Marketing teams are often challenged to predict the propensity of how customers will respond to their campaigns. Several distinct and vastly different datasets are required to tailor a campaign – whether it be a loyalty campaign, or one directed at attracting net new business. Useful datasets include: historical data about how customers have responded to previous offers; demographic data; and financial data such as recent transaction records and credit scoring. Well-executed marketing campaigns are complex, they often span multiple product offering, and rely on several distribution channels. The goal is to understand what structure and messages will realize the greatest amount of revenue with as minimal spend as possible.

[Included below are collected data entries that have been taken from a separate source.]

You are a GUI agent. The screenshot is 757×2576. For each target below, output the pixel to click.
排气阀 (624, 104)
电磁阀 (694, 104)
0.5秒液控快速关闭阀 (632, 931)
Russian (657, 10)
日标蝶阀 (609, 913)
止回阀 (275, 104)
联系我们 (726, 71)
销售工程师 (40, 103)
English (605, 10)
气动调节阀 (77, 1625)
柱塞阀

Altair helps marketers to easily maximize campaign spend by applying sophisticated optimization models to datasets without the need to manually create sophisticated algorithms from scratch. Even without experience in advanced analytics programming, data science teams can build models that examine the strength in patterns and relationships about the data. With the insight derived from visual outputs such as decision and strategy tree graphics, the marketing team can:
- Accurately predict the propensity of customer segments to accept a special offer
- Identify the highest-ROI combination of channels, customer segments, and product treatments
- Determine which marketing strategy will yield the greatest revenues based on different campaign spend quantities and changes in channel capabilities
- Create marketing dashboards with time series graphics to interpret the results of the campaign to easily demonstrate ROI of Marketing spend to an exec audience
Altair’s capabilities to automate and repeat common processes, using a rich visual interface allows data scientists and data citizens alike to make more informed decisions on how to successfully monetize campaign spend.